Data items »
■ ■ ■ ■ ■ ■ ■

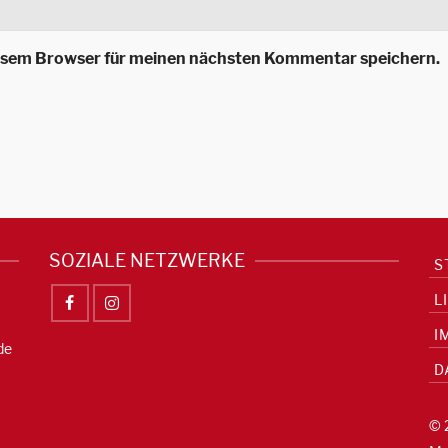
iesem Browser für meinen nächsten Kommentar speichern.
SOZIALE NETZWERKE
S
L
I
de
D
© 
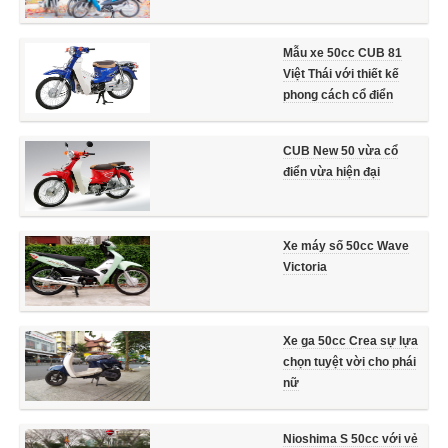
Mẫu xe 50cc CUB 81
Việt Thái với thiết kế
phong cách cổ điển
CUB New 50 vừa cổ
điển vừa hiện đại
Xe máy số 50cc Wave
Victoria
Xe ga 50cc Crea sự lựa
chọn tuyệt vời cho phái
nữ
Nioshima S 50cc với vẻ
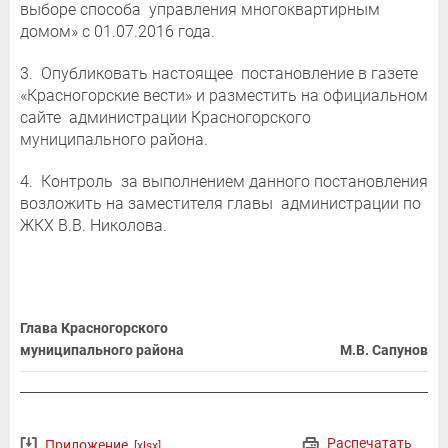
выборе способа управления многоквартирным
домом» с 01.07.2016 года.
3. Опубликовать настоящее постановление в газете
«Красногорские вести» и разместить на официальном
сайте администрации Красногорского
муниципального района.
4. Контроль за выполнением данного постановления
возложить на заместителя главы администрации по
ЖКХ В.В. Николова.
Глава Красногорского
муниципального района
М.В. Сапунов
Распечатать
Приложение
[xlsx]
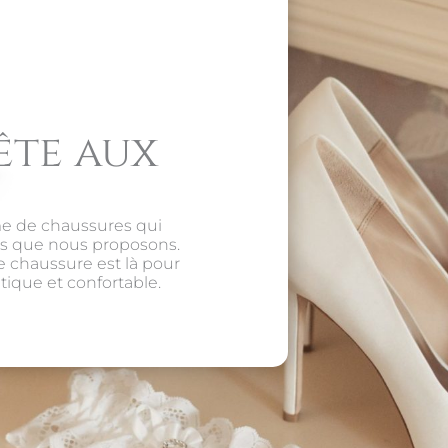
ête aux
me de chaussures qui
es que nous proposons.
e chaussure est là pour
tique et confortable.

■ ■ ■ ■ ■ ■ ■

TASK DIRECTIONS » Please give the data above again in exact form and omit every picture.

ANSWER FOR THE TASK »
iesem Browser für meinen nächsten Kommentar speichern.
SOZIALE NETZWERKE
S
L
I
de
D
© 
Mẫu xe 50cc CUB 81
Việt Thái với thiết kế
phong cách cổ điển
CUB New 50 vừa cổ
điển vừa hiện đại
Xe máy số 50cc Wave
Victoria
Xe ga 50cc Crea sự lựa
chọn tuyệt vời cho phái
nữ
Nioshima S 50cc với vẻ
выборе способа управления многоквартирным
домом» с 01.07.2016 года.
3. Опубликовать настоящее постановление в газете
«Красногорские вести» и разместить на официальном
сайте администрации Красногорского
муниципального района.
4. Контроль за выполнением данного постановления
возложить на заместителя главы администрации по
ЖКХ В.В. Николова.
Глава Красногорского
муниципального района
М.В. Сапунов
Распечатать
Приложение
[xlsx]
ête aux
me de chaussures qui
es que nous proposons.
e chaussure est là pour
tique et confortable.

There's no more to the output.